Depois de dois filmes chiliquentos ("Pi" e "Réquiem para um Sonho") e um tropeço escandaloso ("A Fonte da Vida"), o diretor Darren Aronofsky colocou o pé no chão e fez um dos trabalhos mais intensos do cinema norte-americano nos últimos anos. "O Lutador" (2008), que venceu o Leão de Ouro do Festival de Veneza, tinha no corpo e no rosto de Mickey Rourke a maior parte de sua força, e Aronofsky soube aproveitar isso.

Ele faz o mesmo em "Cisne Negro", seu novo trabalho. Desta vez, o corpo e o rosto são de Natalie Portman, já uma papa-prêmios por sua interpretação (que deve lhe dar o Oscar). Ela faz a jovem e inocente bailarina Nina, cujo grande sonho é ser a protagonista de uma nova versão para "O Lago dos Cisnes".

Após conseguir o papel, Nina entra numa espiral de situações estranhas, envolvendo uma rival, sua antecessora e, especialmente, sua própria personalidade conflitante.

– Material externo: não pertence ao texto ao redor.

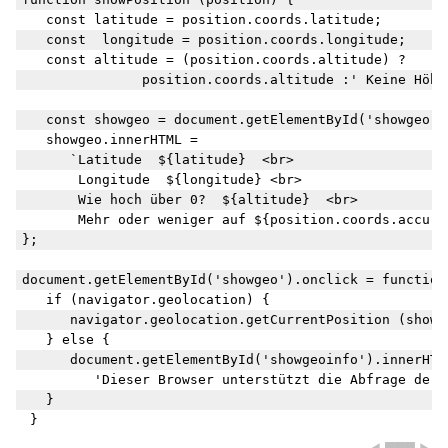
	const latitude = position.coords.latitude;

	const  longitude = position.coords.longitude;

	const altitude = (position.coords.altitude) ? 

					position.coords.altitude :' Keine Höhenangaben vorhanden ';

	const showgeo = document.getElementById('showgeo');

	showgeo.innerHTML = 

		`Latitude  ${latitude}  <br> 

	    Longitude  ${longitude} <br> 

	    Wie hoch über 0?  ${altitude}  <br>

	    Mehr oder weniger auf ${position.coords.accuracy}  Meter`;

};

document.getElementById('showgeo').onclick = function(
 	if (navigator.geolocation) {

		navigator.geolocation.getCurrentPosition (showPosition);

	} else {

		document.getElementById('showgeoinfo').innerHTML = 

			'Dieser Browser unterstützt die Abfrage der Geolocation nicht.';

	}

Aronofsky faz aqui uma mistura do histrionismo de "Réquiem para um Sonho" com a fluidez e sobriedade de "O Lutador". O filme é claramente dividido em duas partes, sendo a primeira o processo de adequação de Nina e a segunda, o impacto desse mesmo processo.

Se há algo a chamar a atenção em "Cisne Negro" é a despreocupação de Aronofsky em criar uma "trama". Há Nina às voltas com as estranhezas ao redor, e nada mais que isso. É corajoso para um filme de clara busca por mercado, o que não significa que seja um procedimento sempre bem-sucedido.

Ao mesmo tempo em que tateia em busca do que pode causar choque à imagem, Aronofsky também escorrega para o inócuo, tornando "Cisne Negro" algo esquizofrênico. A entrega de Portman ao papel - de maneira física e psicológica - torna-se o maior atrativo do filme.